The Gen 75 Committee thereupon approved the construction of the proposed gaseous diffusion plant, which was built on the site of an old Royal Ordnance Factory at Capenhurst, near Chester.

==Gen 163 Committee==
In July 1946, the Chiefs of Staff Committee considered the issue of nuclear weapons, and recommended that Britain acquire them. This recommendation was accepted by the Cabinet Defence Committee on 22 July 1946. The Chief of the Air Staff, Lord Tedder, officially requested an atomic bomb on 9 August 1946. The Chiefs of Staff estimated that 200 bombs would be required by 1957. Despite this, and the research and construction of facilities that had already been approved, there was still no official decision to proceed with making atomic bombs.

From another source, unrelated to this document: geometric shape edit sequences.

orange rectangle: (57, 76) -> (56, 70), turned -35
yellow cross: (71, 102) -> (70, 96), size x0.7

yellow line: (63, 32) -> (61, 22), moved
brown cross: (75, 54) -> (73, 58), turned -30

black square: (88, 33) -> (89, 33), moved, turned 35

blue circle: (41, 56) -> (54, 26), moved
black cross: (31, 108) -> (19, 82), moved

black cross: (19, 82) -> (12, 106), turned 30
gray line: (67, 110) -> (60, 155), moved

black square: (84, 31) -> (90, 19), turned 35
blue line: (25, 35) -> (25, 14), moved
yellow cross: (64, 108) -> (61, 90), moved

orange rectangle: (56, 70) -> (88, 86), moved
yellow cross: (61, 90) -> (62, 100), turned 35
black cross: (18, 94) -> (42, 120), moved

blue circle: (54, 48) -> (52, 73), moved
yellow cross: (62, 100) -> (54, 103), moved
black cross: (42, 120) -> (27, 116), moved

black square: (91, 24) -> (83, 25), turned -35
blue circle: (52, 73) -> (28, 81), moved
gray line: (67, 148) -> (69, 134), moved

Dissent came from Patrick Blackett, who submitted a paper to the Gen 75 Committee that forcefully argued against Britain acquiring atomic bombs. The Foreign Office, however, labelled his ideas "dangerous and misleading rubbish", and rejected a characterisation of the Soviet Union as a peace-loving state with no expansionist ambitions whereas the United States was an aggressor predisposed towards preemptive war.

Portal submitted his proposal to proceed with the manufacture of nuclear weapons at the 8 January 1947 meeting of the Gen 163 Committee. This was a smaller committee, consisting of Attlee, Morrison, Bevin, Wilmot, the Secretary of State for Dominion Affairs, Lord Addison, and the Minister of Defence, A. V. Alexander. It was this committee, which met only once, that agreed to proceed with the development of atomic bombs. Once again, Bevin was a strong supporter, arguing that "We could not afford to acquiesce in an American monopoly of this new development." It also endorsed Portal's proposal to place Penney in charge of the bomb development effort, although Penney was not informed of this decision until May.

==Abolishment==
With the decision taken to proceed with nuclear weapons development, the Gen 75 Committee was replaced in February 1947 by a standing committee, the Atomic Energy Committee "to deal with questions of policy in the field of atomic energy which require the consideration of Ministers". Its membership was that of the Gen 75 Committee, plus Alexander and Addison. However, the Atomic Energy Committee only met five times in 1947, twice in 1948, four times in 1949, twice in 1950 and just once in 1951. Important decisions therefore continued to be made by Gen committees.